▶ PROBLEM STATEMENT:
Your answer should consist of each line from the data below that contains "sobre".

BEGIN RECORDS PROVIDED

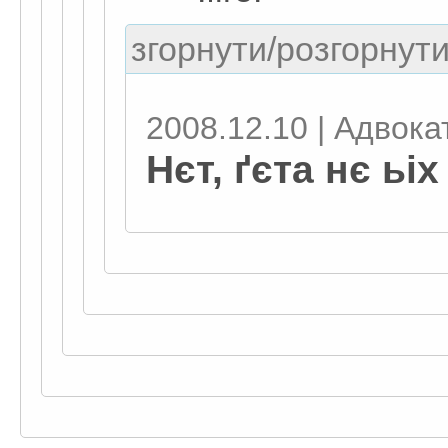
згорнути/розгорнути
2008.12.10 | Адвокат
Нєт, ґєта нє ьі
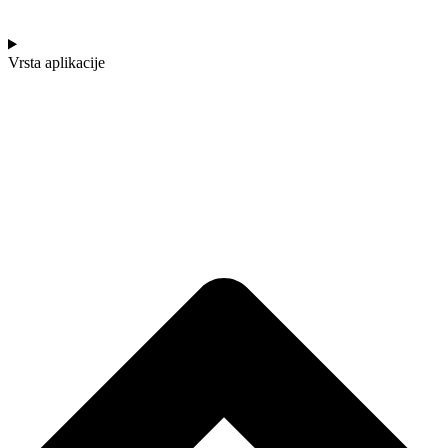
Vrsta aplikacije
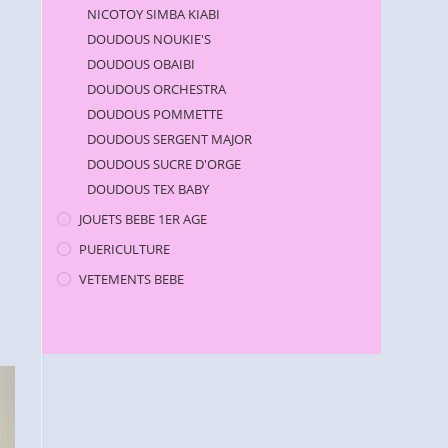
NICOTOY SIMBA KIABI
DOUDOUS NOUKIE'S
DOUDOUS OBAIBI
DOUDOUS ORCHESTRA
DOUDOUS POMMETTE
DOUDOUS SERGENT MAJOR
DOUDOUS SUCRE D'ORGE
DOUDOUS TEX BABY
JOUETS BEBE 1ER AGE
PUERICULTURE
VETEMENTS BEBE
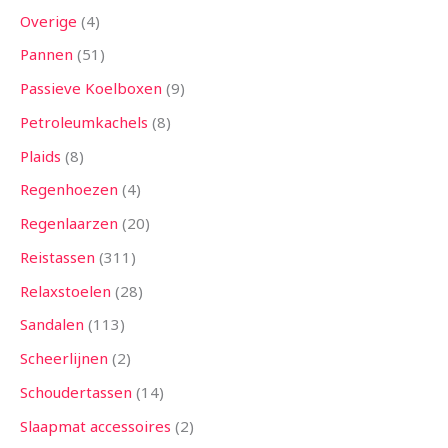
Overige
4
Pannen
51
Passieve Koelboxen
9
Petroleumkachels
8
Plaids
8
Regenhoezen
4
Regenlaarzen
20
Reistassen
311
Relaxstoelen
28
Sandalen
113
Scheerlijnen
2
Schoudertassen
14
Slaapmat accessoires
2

END RECORDS PROVIDED
BEGIN RECORDS PROVIDED

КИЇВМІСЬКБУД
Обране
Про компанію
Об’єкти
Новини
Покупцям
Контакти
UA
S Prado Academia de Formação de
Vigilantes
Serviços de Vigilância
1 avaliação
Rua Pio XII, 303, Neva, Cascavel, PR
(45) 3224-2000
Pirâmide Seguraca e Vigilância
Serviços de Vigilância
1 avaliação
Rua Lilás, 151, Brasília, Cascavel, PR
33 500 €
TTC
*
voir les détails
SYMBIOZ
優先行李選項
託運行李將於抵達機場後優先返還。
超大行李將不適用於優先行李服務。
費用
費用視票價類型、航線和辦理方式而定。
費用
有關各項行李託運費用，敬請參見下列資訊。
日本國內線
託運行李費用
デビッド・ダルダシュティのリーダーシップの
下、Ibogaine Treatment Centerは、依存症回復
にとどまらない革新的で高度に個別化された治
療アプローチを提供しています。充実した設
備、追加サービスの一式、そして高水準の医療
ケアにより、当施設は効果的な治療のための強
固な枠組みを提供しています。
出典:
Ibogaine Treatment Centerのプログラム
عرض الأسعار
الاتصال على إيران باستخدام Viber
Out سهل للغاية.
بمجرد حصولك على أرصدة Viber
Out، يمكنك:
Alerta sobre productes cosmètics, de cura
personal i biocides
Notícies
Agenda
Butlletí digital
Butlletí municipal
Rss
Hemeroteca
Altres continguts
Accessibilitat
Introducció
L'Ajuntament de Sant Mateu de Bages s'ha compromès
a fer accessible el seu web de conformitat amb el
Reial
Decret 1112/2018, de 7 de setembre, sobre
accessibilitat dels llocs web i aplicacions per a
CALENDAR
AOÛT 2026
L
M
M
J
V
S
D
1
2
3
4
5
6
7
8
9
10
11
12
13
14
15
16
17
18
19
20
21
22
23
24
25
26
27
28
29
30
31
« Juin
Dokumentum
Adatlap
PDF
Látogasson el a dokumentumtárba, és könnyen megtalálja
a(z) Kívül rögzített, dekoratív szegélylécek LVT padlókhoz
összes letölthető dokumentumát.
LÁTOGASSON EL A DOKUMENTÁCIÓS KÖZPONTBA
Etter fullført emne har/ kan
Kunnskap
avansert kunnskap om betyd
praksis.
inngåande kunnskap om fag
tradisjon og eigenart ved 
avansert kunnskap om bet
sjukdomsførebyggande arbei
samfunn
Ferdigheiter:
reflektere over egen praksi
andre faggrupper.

END RECORDS PROVIDED
BEGIN RECORDS PROVIDED

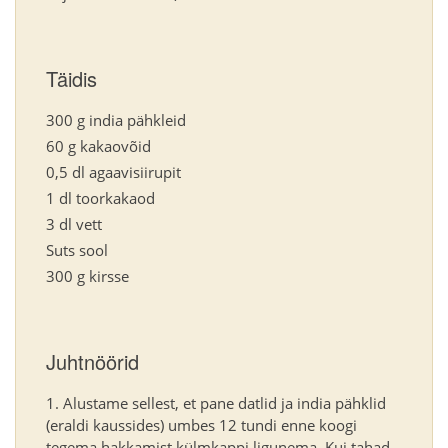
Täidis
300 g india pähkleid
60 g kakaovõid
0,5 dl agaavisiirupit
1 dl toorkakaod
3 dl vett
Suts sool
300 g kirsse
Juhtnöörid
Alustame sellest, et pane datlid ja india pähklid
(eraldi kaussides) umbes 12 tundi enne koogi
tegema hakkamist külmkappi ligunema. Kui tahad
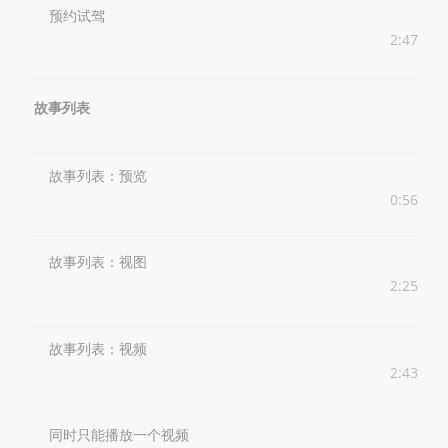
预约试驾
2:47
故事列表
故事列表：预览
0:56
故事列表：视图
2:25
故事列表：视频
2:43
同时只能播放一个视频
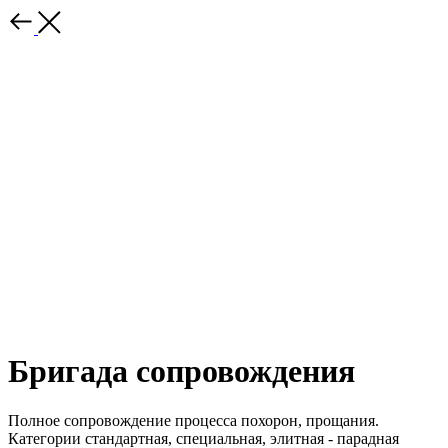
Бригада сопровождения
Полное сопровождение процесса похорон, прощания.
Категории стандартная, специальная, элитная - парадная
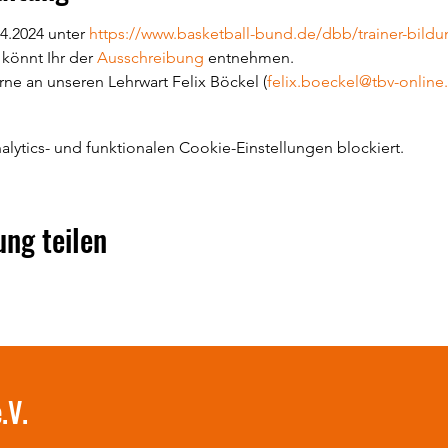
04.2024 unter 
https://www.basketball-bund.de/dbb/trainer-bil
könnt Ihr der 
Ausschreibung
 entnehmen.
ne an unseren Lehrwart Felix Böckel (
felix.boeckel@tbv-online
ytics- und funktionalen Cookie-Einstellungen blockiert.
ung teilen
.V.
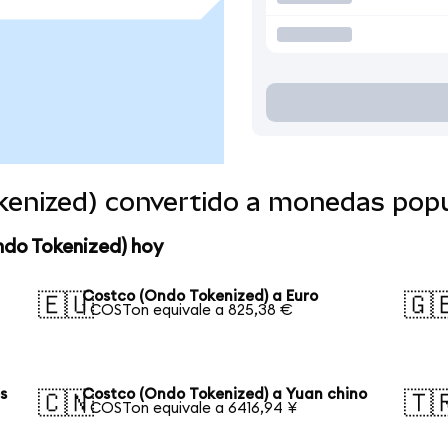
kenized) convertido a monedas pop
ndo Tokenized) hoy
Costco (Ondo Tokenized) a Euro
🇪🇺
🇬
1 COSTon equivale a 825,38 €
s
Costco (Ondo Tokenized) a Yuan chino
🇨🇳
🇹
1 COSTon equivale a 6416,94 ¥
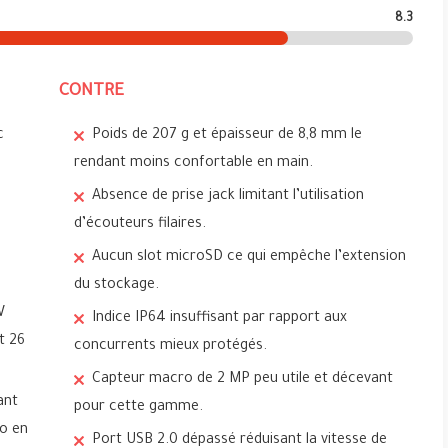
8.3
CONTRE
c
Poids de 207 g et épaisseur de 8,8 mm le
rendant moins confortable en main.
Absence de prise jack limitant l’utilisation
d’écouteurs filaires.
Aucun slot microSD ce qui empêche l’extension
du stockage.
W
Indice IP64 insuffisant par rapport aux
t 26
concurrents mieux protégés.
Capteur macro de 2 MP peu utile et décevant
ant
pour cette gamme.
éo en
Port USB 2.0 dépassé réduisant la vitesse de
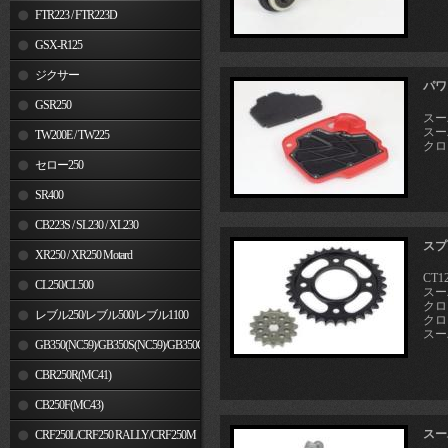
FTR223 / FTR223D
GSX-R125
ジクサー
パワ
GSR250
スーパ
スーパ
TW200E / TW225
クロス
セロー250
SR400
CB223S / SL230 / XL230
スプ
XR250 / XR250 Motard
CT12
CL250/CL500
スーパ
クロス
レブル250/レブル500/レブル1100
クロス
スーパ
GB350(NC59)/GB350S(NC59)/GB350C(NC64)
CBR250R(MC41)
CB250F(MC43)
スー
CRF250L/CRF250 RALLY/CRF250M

END RECORDS PROVIDED

▶ ANSWER TO THIS EXERCISE:
Alerta sobre productes cosmètics, de cura
Decret 1112/2018, de 7 de setembre, sobre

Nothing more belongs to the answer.